Inside MCP's Architecture: How Clients and Servers Talk

Your AI assistant just executed a database query through MCP. In 47 milliseconds, a message traveled from client to server, invoked a tool, and returned results.

Here’s exactly how that happened.

We’ve covered what MCP does and why it’s designed this way. Now we’re looking at how it actually works. This is architecture, not philosophy. For complete technical specifications, refer to the official Model Context Protocol documentation.

By the end of this post, you’ll understand how clients and servers communicate, how transport layers enable flexibility, and how messages flow through the system. You’ll see complete code examples for every component.

Prerequisites

This post builds on previous concepts:

Post #7: Standardization vs Flexibility - Protocol design principles
Post #8: Core Concepts - Tools, resources, prompts, sessions

You should also have basic understanding of:

Client-server architecture
JSON data format
Async programming (Python async/await or JavaScript promises)
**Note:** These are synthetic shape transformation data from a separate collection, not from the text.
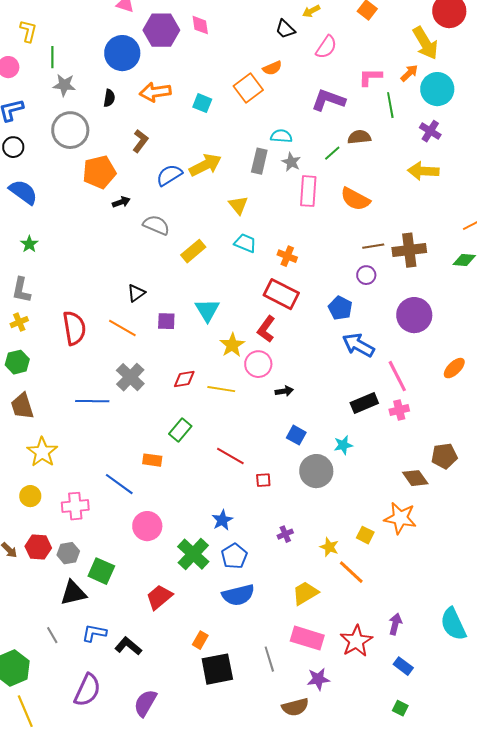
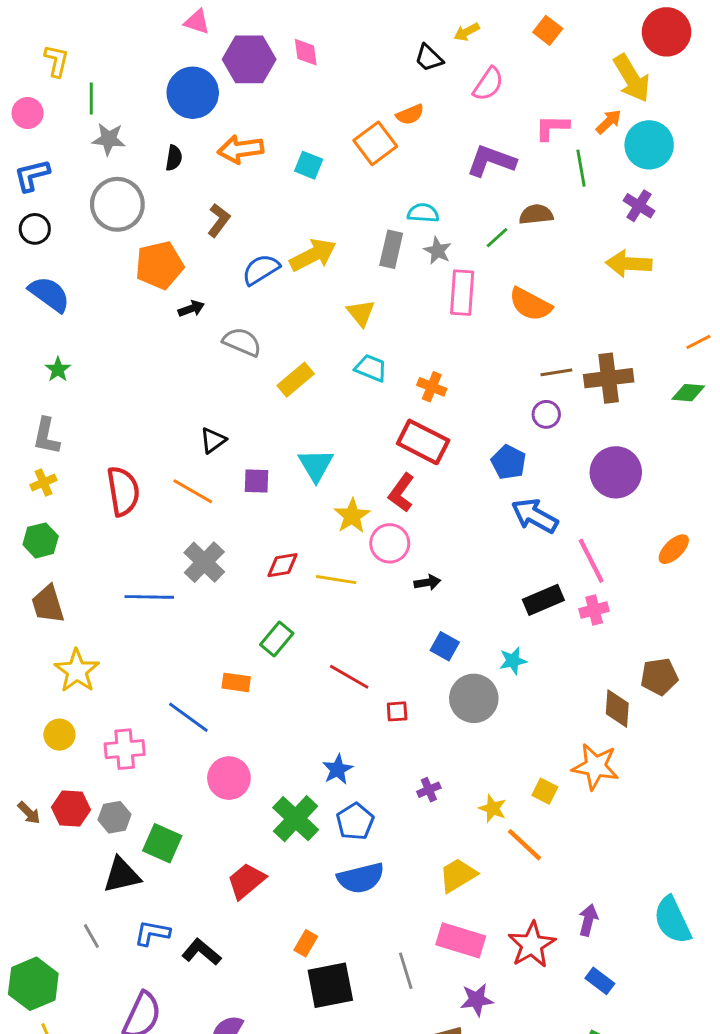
brown diamond: (415, 478) -> (617, 709), turned 40

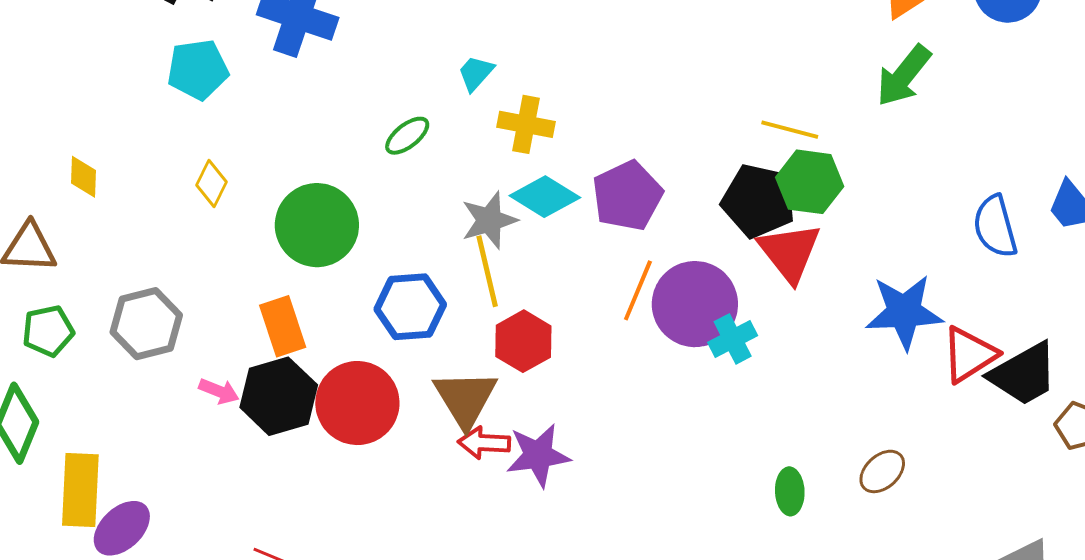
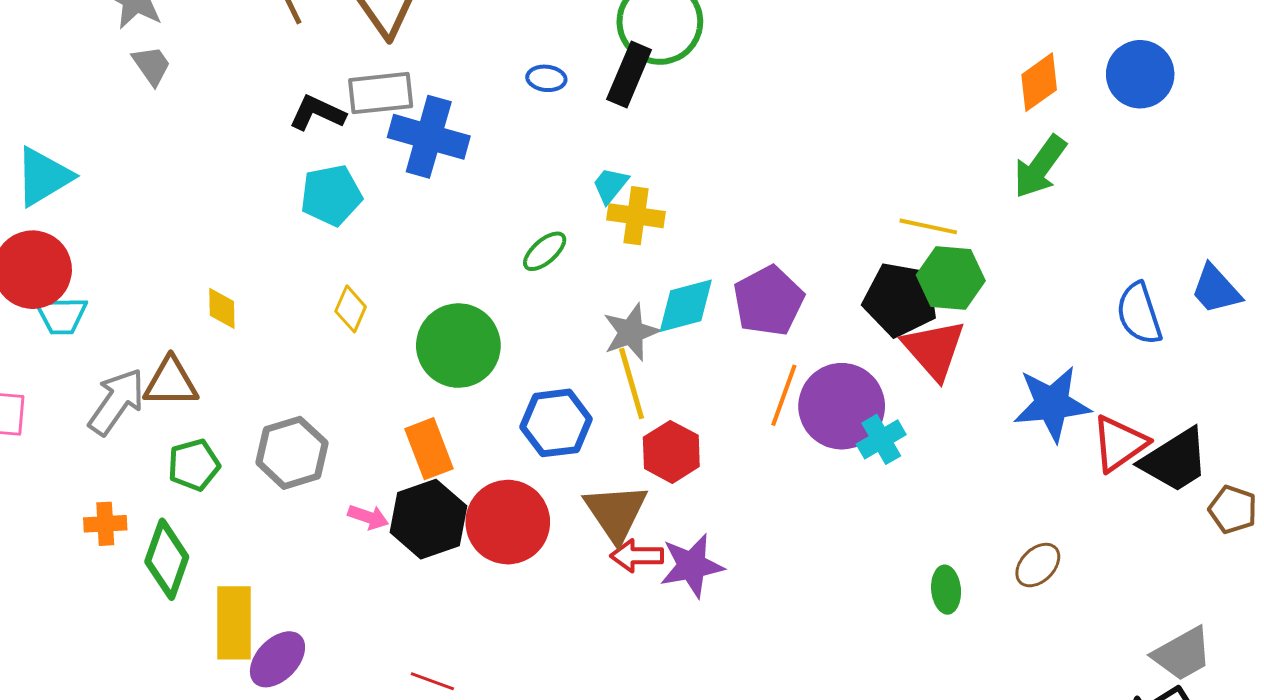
yellow cross: (526, 124) -> (636, 216), moved
cyan diamond: (545, 197) -> (686, 306), turned -44

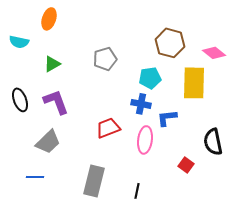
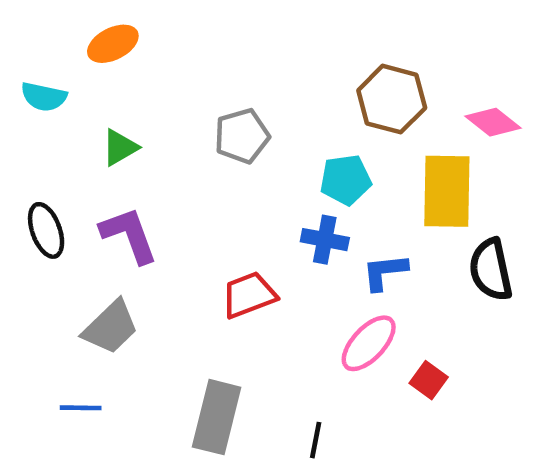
orange ellipse: (49, 19) -> (113, 44), turned 45
pink ellipse: (145, 140) -> (369, 343), moved, turned 36
black semicircle: (213, 142) -> (491, 270), moved

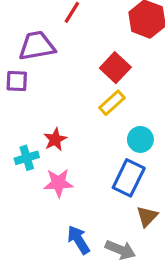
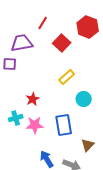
red square: (115, 68) -> (62, 43), moved
cyan cross: (27, 158) -> (16, 118), moved
blue rectangle: (129, 178) -> (64, 125), moved, turned -35

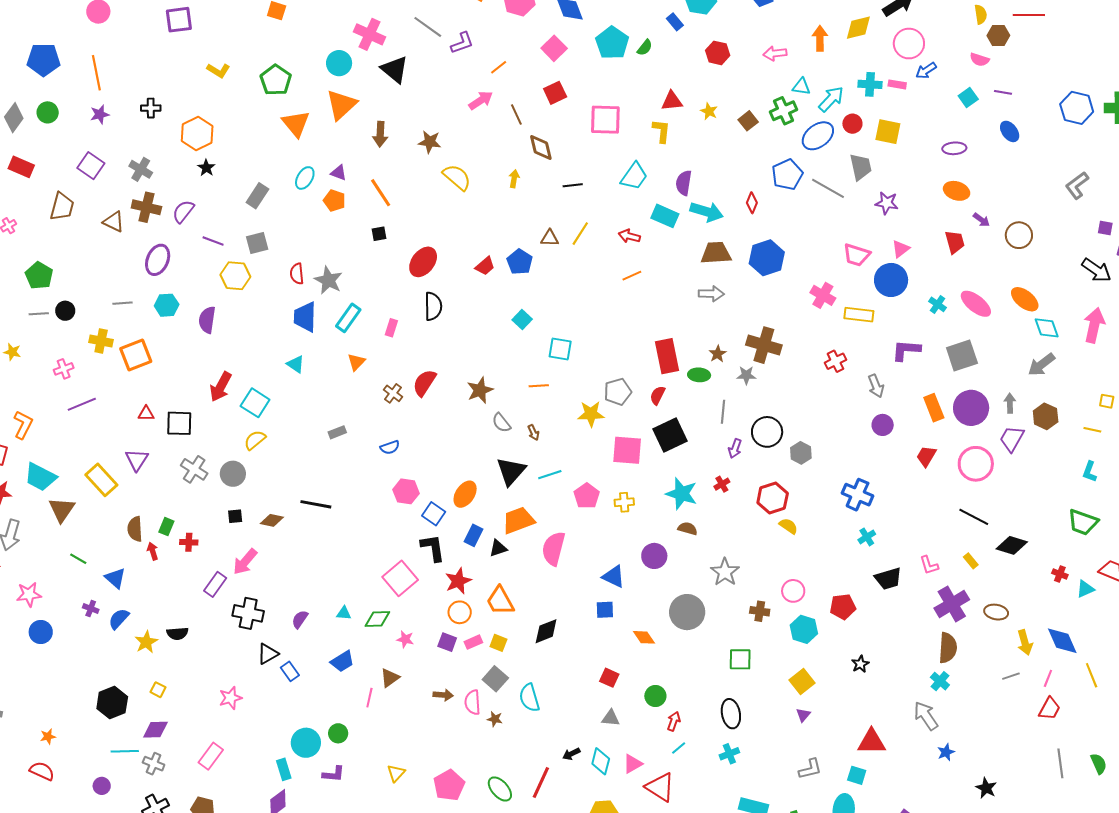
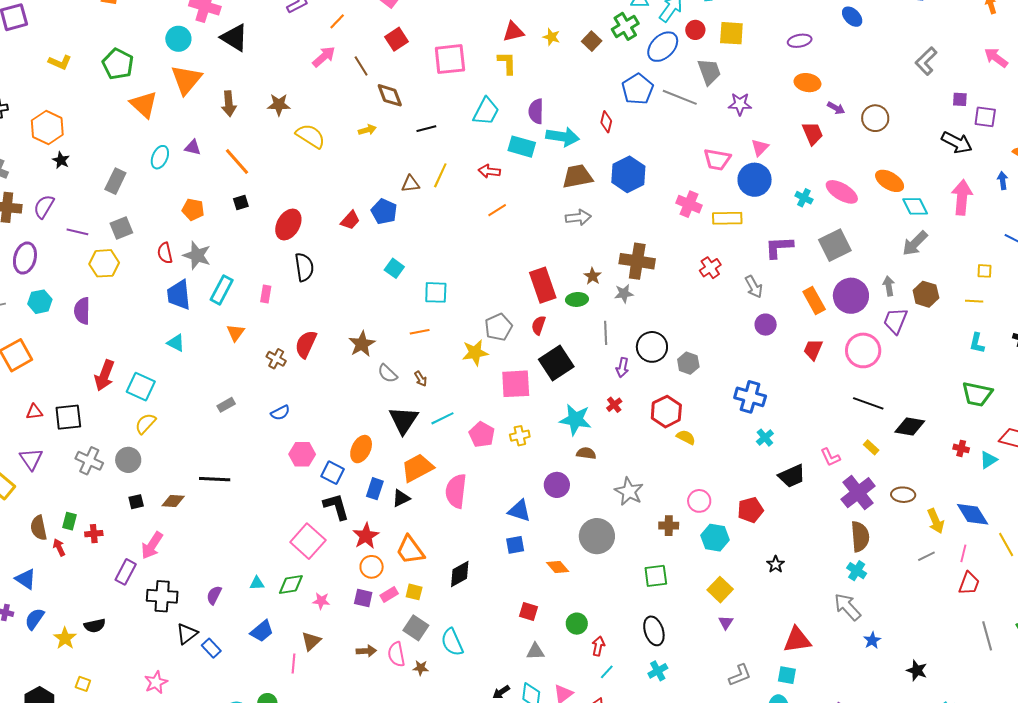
yellow arrow: (514, 179) -> (367, 130), turned 72
orange pentagon: (334, 200) -> (193, 209), moved

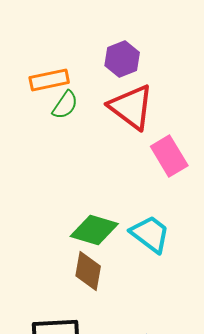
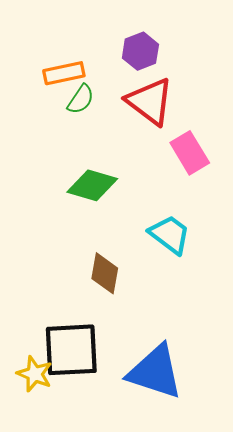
green diamond: (94, 230) -> (92, 185), moved

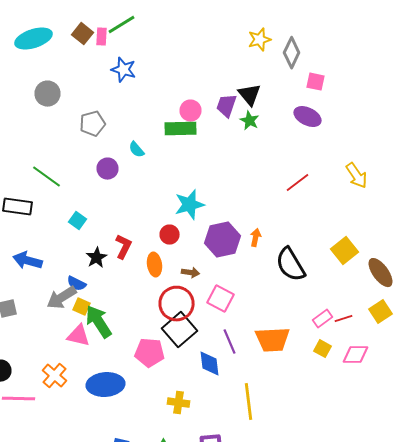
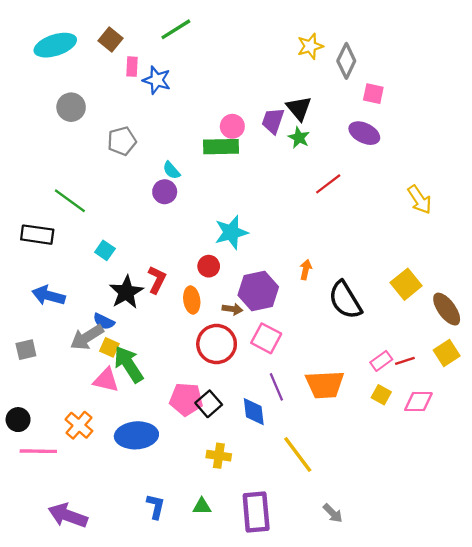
green line: (122, 25) -> (176, 29), moved
pink rectangle: (102, 37) -> (132, 67), moved
purple circle: (108, 169) -> (165, 192), moved
red line: (298, 183) -> (328, 184), moved
purple hexagon: (222, 240) -> (258, 291), moved
black star: (96, 258) -> (126, 292), size x1.4
black square: (180, 330) -> (209, 404), moved, size x0.7
yellow line: (248, 402) -> (298, 455), turned -30

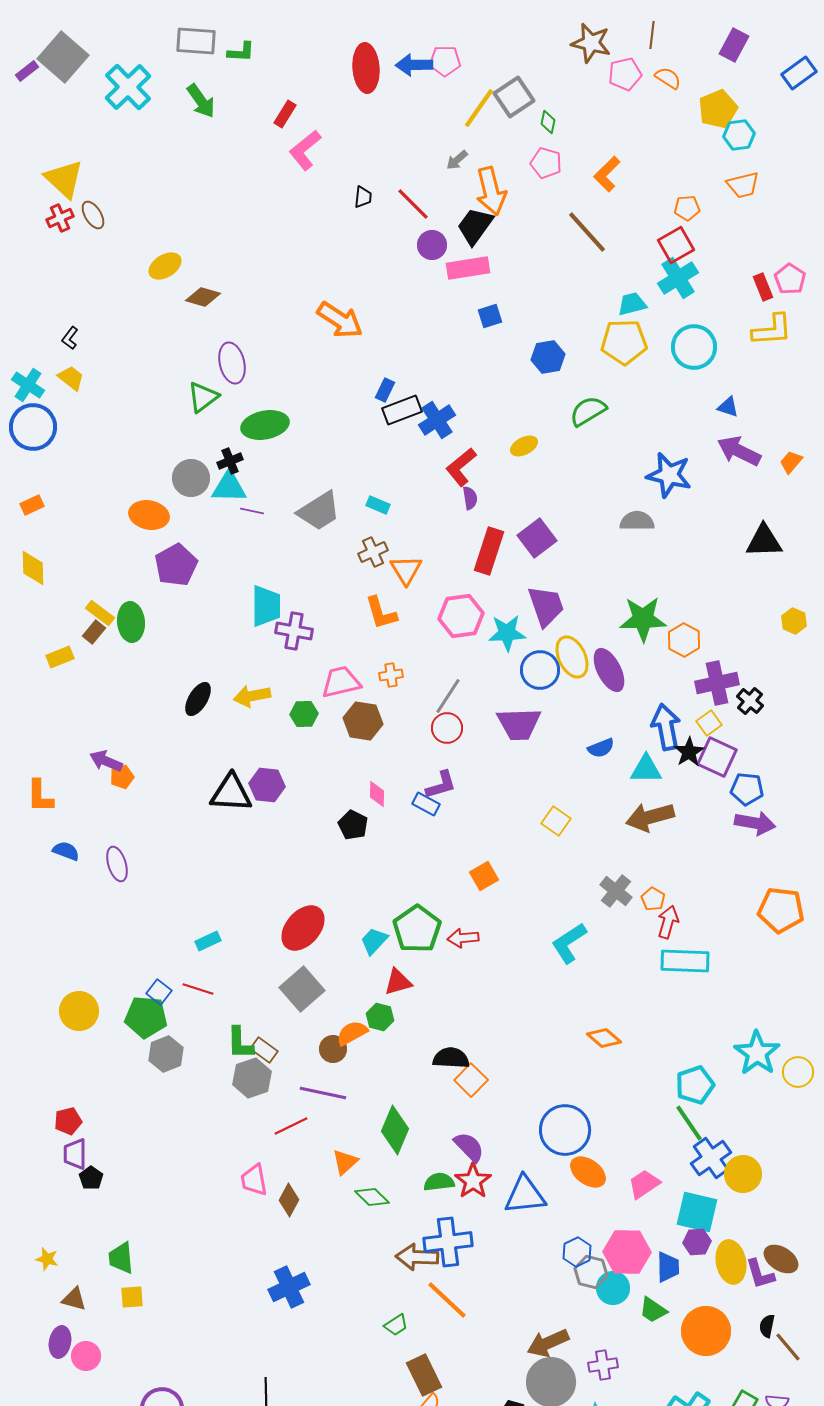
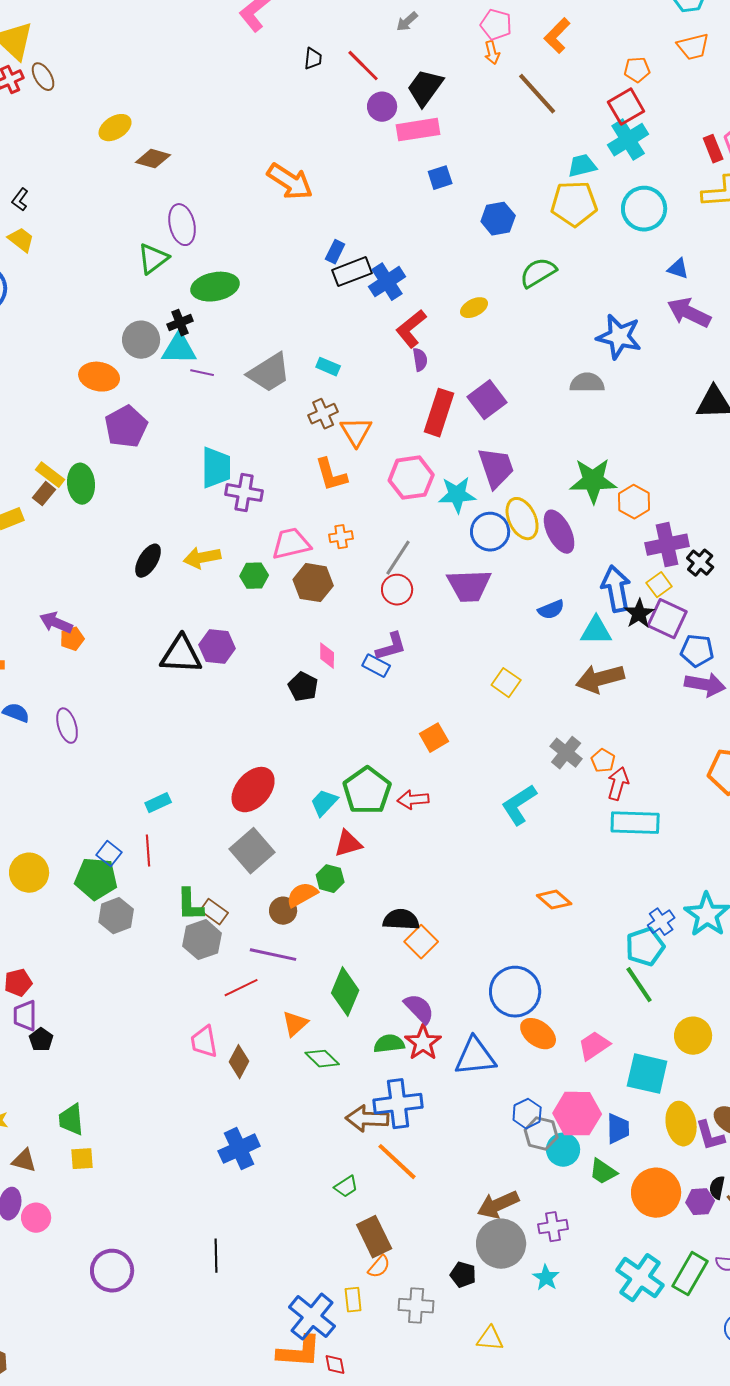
orange arrow: (491, 191) -> (492, 53), moved, size x0.5
red line: (198, 989) -> (148, 851), turned 68
blue cross: (711, 1158) -> (661, 922), moved, size x0.7
purple hexagon: (697, 1242) -> (700, 1202), moved

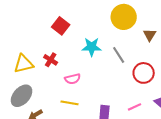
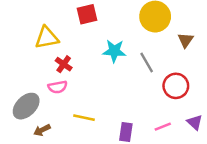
red square: (61, 26) -> (87, 14), moved, turned 36
yellow triangle: (24, 64) -> (47, 38), moved
pink semicircle: (73, 79) -> (58, 87), moved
If you’re comfortable with REST APIs or WebSocket applications, you’ll recognize many patterns here.

The Client-Server Foundation

Why Client-Server?

MCP uses client-server architecture for clear reasons:

Separation of concerns. The client handles user interface and requests. The server owns tools, resources, and business logic. Each side has one job.

Scalability. One server can handle multiple clients. Your database server doesn’t need to know about every application using it.

Security boundaries. The server controls what tools are available and validates every request. Clients can’t directly access resources they shouldn’t.

State management. The server maintains tool state and resource access. Clients stay lightweight and can reconnect without losing context.

The MCP Model

Here’s the architecture:

Model Context Protocol client-server architecture diagram showing how clients handle requests and UI while servers manage tools, resources, and business logic

Key architecture decisions:

Single server, multiple clients allowed. One server can provide tools to many clients simultaneously.
Server owns tools and resources. Clients discover and request, servers control and execute.
Clients initiate all requests. The server responds but doesn’t push unsolicited messages.
Stateless protocol with session support. Each request is self-contained, but sessions maintain context.

Code Example: Basic Roles

Here’s what the separation looks like in code:

# Server: Provides capabilities
class MCPServer:
    def __init__(self):
        self.tools = {}
        self.resources = {}

    def register_tool(self, name, handler):
        """Server owns the tools"""
        self.tools[name] = handler

    async def handle_request(self, request):
        """Server processes requests"""
        if request["method"] == "tools/call":
            return await self.execute_tool(request["params"])
        elif request["method"] == "tools/list":
            return {"tools": list(self.tools.keys())}

# Client: Consumes capabilities
class MCPClient:
    def __init__(self, server_uri):
        self.server = server_uri
        self.session = None

    async def call_tool(self, tool_name, arguments):
        """Client initiates requests"""
        request = {
            "jsonrpc": "2.0",
            "method": "tools/call",
            "params": {
                "name": tool_name,
                "arguments": arguments
            },
            "id": self.next_id()
        }
        return await self.send_request(request)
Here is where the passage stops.